Helping Children Understand Alcoholism
anonymous Asks ...
I am an alcoholic but I haven’t had a drink in 14 years. My dad died when I was a boy. He was an alcoholic and my uncle was a drunk who died young also…so as a family we have a pretty strong alcoholic pedigree. The problem is my son, who is now 16, never saw any of it. He was too young to remember when I was drinking and he never knew his granddad or great uncle. So he doesn’t know the horror of it and now he is drinking with his friends. I try to warn him about his risk but he doesn’t seem to listen or it doesn’t sink in. I took him to an open AA meeting but he laughed it off. It is so frustrating to watch this slow motion disaster happening. How do I get him to see that he is going to become a drunk if he doesn’t stop what he is doing?
Rev. Christopher Smith Says ...
With a family history of alcoholism, you are aware of some of the risks involved in problematic drinking. It is natural to want to protect your children from experiencing the negative consequences of problematic drinking.
Before considering your son, let us first consider yourself. Did your knowledge of the consequences of alcohol abuse and dependence in your family stop you from beginning to drink? Did your family try to dissuade you from beginning to drink? Developmentally, adolescents often have a feeling of being invincible and believe that some of the negative things they hear about as long term consequences will not apply to them.
Many years ago, you came to an understanding of the problems that drinking was causing in your life and the dynamics that take place around that. Your sobriety is a good witness, but you had to get to the place where you acknowledged that you were not in control of your drinking and that it was causing problems in your life. You had to get to that point - others may have helped you to that point but they could not decide this for you. Think about what this process was like for you and think about how this process might be for your son.
Family history and adolescent drinking both add to your son's likelihood of becoming "a drunk" but this is not a predetermined fact. This is also something that is in the future and not as influential for your son. However, in the present there are consequences of his drinking. How is his life being affected in the present because of his drinking with his friends? Are there other consequences that are appropriate? Does he understand the possible legal consequences of his underage drinking? Does he understand the risk he is creating for the person or people who are getting the alcohol for him?
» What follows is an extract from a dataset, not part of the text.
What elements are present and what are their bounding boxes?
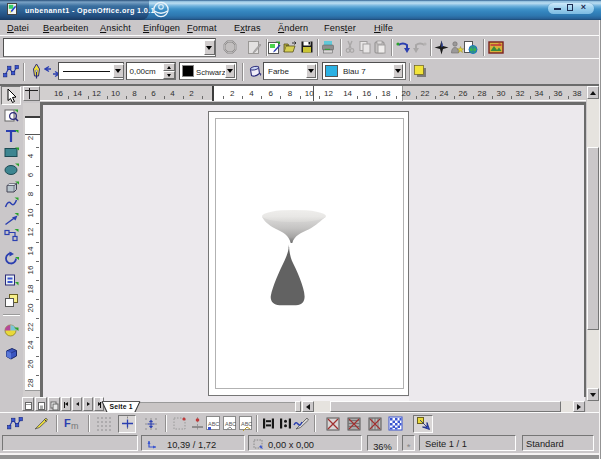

These aspects are more likely to have an influence on your son. Also, in examining this dimension, consider what your son is getting out of using alcohol and alternatives that might give him some of what he believes he is getting from drinking.
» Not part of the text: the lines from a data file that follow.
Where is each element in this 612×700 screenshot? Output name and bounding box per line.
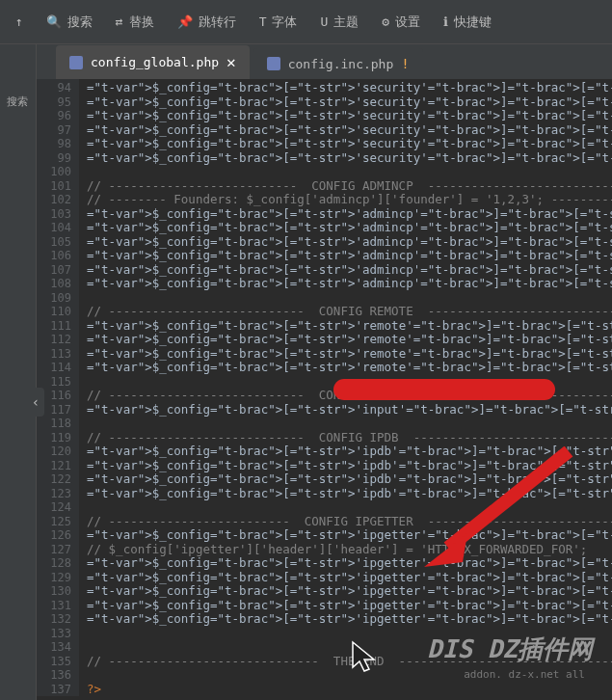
code-line[interactable]: // --------------------------- CONFIG IP… [87, 431, 612, 445]
toolbar-label: 主题 [333, 13, 359, 31]
line-number: 103 [37, 207, 71, 222]
toolbar-label: 设置 [395, 13, 420, 31]
line-number: 112 [37, 333, 71, 347]
line-number: 131 [37, 599, 71, 613]
watermark-subtitle: addon. dz-x.net all [464, 668, 585, 681]
font-icon: T [259, 14, 267, 29]
line-number: 133 [37, 627, 71, 641]
code-line[interactable]: // -------------------------- CONFIG ADM… [87, 179, 612, 194]
line-number: 105 [37, 235, 71, 250]
line-number: 123 [37, 487, 71, 501]
code-line[interactable]: ="t-var">$_config="t-brac">[="t-str">'ad… [87, 207, 612, 222]
warning-icon: ! [401, 56, 409, 71]
line-number: 118 [37, 417, 71, 431]
info-icon: ℹ [443, 14, 448, 29]
toolbar-label: 跳转行 [199, 13, 236, 31]
code-line[interactable]: ="t-var">$_config="t-brac">[="t-str">'ip… [87, 599, 612, 613]
code-line[interactable] [87, 417, 612, 431]
line-number: 137 [37, 683, 71, 697]
toolbar-item-settings[interactable]: ⚙ 设置 [370, 13, 432, 31]
line-number: 106 [37, 249, 71, 263]
svg-marker-0 [424, 533, 467, 567]
code-line[interactable]: ="t-var">$_config="t-brac">[="t-str">'ip… [87, 612, 612, 627]
code-line[interactable]: ="t-var">$_config="t-brac">[="t-str">'se… [87, 109, 612, 123]
close-icon[interactable]: ✕ [226, 53, 236, 71]
line-number: 98 [37, 137, 71, 151]
code-line[interactable]: ="t-var">$_config="t-brac">[="t-str">'re… [87, 319, 612, 334]
toolbar-label: 替换 [129, 13, 154, 31]
line-number: 107 [37, 263, 71, 278]
tab-config-global[interactable]: config_global.php ✕ [56, 45, 250, 79]
code-line[interactable]: ="t-var">$_config="t-brac">[="t-str">'re… [87, 333, 612, 347]
tab-config-inc[interactable]: config.inc.php ! [253, 48, 423, 79]
tab-label: config_global.php [91, 55, 219, 69]
line-number: 109 [37, 291, 71, 306]
watermark: DIS DZ插件网 [427, 633, 593, 666]
line-number: 115 [37, 375, 71, 390]
code-line[interactable]: ="t-var">$_config="t-brac">[="t-str">'ip… [87, 584, 612, 599]
code-line[interactable]: ="t-var">$_config="t-brac">[="t-str">'ad… [87, 235, 612, 250]
code-line[interactable]: // --------------------------- CONFIG RE… [87, 305, 612, 319]
toolbar-label: 快捷键 [454, 13, 492, 31]
code-line[interactable]: ?> [87, 683, 612, 697]
code-line[interactable]: ="t-var">$_config="t-brac">[="t-str">'se… [87, 123, 612, 138]
annotation-arrow [414, 446, 578, 572]
code-line[interactable]: ="t-var">$_config="t-brac">[="t-str">'se… [87, 81, 612, 95]
search-icon: 🔍 [46, 14, 62, 29]
line-number: 113 [37, 347, 71, 362]
toolbar-item-shortcuts[interactable]: ℹ 快捷键 [432, 13, 503, 31]
toolbar-item-replace[interactable]: ⇄ 替换 [104, 13, 166, 31]
toolbar-item-theme[interactable]: U 主题 [308, 13, 370, 31]
line-number: 121 [37, 459, 71, 473]
line-number: 108 [37, 277, 71, 291]
line-number: 100 [37, 165, 71, 179]
code-line[interactable] [87, 165, 612, 179]
code-line[interactable]: ="t-var">$_config="t-brac">[="t-str">'se… [87, 95, 612, 110]
tab-bar: config_global.php ✕ config.inc.php ! [37, 44, 612, 79]
code-line[interactable]: ="t-var">$_config="t-brac">[="t-str">'ad… [87, 249, 612, 263]
line-number: 136 [37, 668, 71, 683]
line-number: 128 [37, 556, 71, 571]
line-number: 99 [37, 151, 71, 166]
line-number: 94 [37, 81, 71, 95]
cursor-icon [349, 638, 380, 673]
line-number: 104 [37, 221, 71, 235]
sidebar-search-button[interactable]: 搜索 [0, 83, 35, 120]
line-number: 97 [37, 123, 71, 138]
code-line[interactable]: ="t-var">$_config="t-brac">[="t-str">'ip… [87, 571, 612, 585]
line-number: 95 [37, 95, 71, 110]
line-number: 132 [37, 612, 71, 627]
toolbar-item-first[interactable]: ↑ [4, 14, 35, 29]
line-number: 102 [37, 193, 71, 207]
line-number: 96 [37, 109, 71, 123]
code-line[interactable]: ="t-var">$_config="t-brac">[="t-str">'re… [87, 347, 612, 362]
php-icon [267, 57, 280, 70]
code-line[interactable]: ="t-var">$_config="t-brac">[="t-str">'ad… [87, 277, 612, 291]
code-line[interactable] [87, 291, 612, 306]
code-line[interactable]: // -------- Founders: $_config['admincp'… [87, 193, 612, 207]
code-line[interactable]: ="t-var">$_config="t-brac">[="t-str">'se… [87, 151, 612, 166]
line-number: 135 [37, 655, 71, 669]
code-line[interactable]: ="t-var">$_config="t-brac">[="t-str">'ad… [87, 221, 612, 235]
pin-icon: 📌 [177, 14, 193, 29]
line-number: 126 [37, 528, 71, 543]
line-number: 125 [37, 515, 71, 529]
line-number: 120 [37, 444, 71, 459]
toolbar-item-gotoline[interactable]: 📌 跳转行 [166, 13, 248, 31]
toolbar-item-font[interactable]: T 字体 [248, 13, 309, 31]
code-line[interactable]: ="t-var">$_config="t-brac">[="t-str">'ad… [87, 263, 612, 278]
line-number: 114 [37, 361, 71, 375]
line-number: 111 [37, 319, 71, 334]
code-line[interactable]: ="t-var">$_config="t-brac">[="t-str">'se… [87, 137, 612, 151]
toolbar-label: 字体 [272, 13, 297, 31]
gear-icon: ⚙ [382, 14, 389, 29]
line-number: 119 [37, 431, 71, 445]
toolbar-label: 搜索 [67, 13, 93, 31]
toolbar-item-search[interactable]: 🔍 搜索 [35, 13, 104, 31]
sidebar-toggle[interactable]: ‹ [27, 388, 44, 417]
code-line[interactable]: ="t-var">$_config="t-brac">[="t-str">'in… [87, 403, 612, 417]
sidebar: 搜索 [0, 44, 37, 700]
line-number: 130 [37, 584, 71, 599]
code-line[interactable]: ="t-var">$_config="t-brac">[="t-str">'re… [87, 361, 612, 375]
line-number: 124 [37, 500, 71, 515]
It also sounds like most of the discussions about the family history of alcoholism have been focused more from a scare stance. Talking honestly about strengths and weaknesses, high points and low points, patterns, etc in a way to be more narrative can make it so the stories can be heard more easily. Allow your son the opportunity to draw his own conclusions from them rather than trying to make him live the experiences of the family.
Finally, you only talk of your 16 year old son, are there other children as well? Some of the above ideas can be even more effective before they chose to begin drinking. There are also ways to reinforce positive decisions around alcohol through choices that they are making.
Through all of this, there is the possibility for you and your son, as well as the rest of your family, to experience wholeness and peace. The journey will not be without bumps. The journey will involve making some tough decisions and sticking to them. However, this is possible. You can walk with him as he comes to his own place of realizing the impact of alcohol in his life and where he is at in terms of the power of alcohol in his life.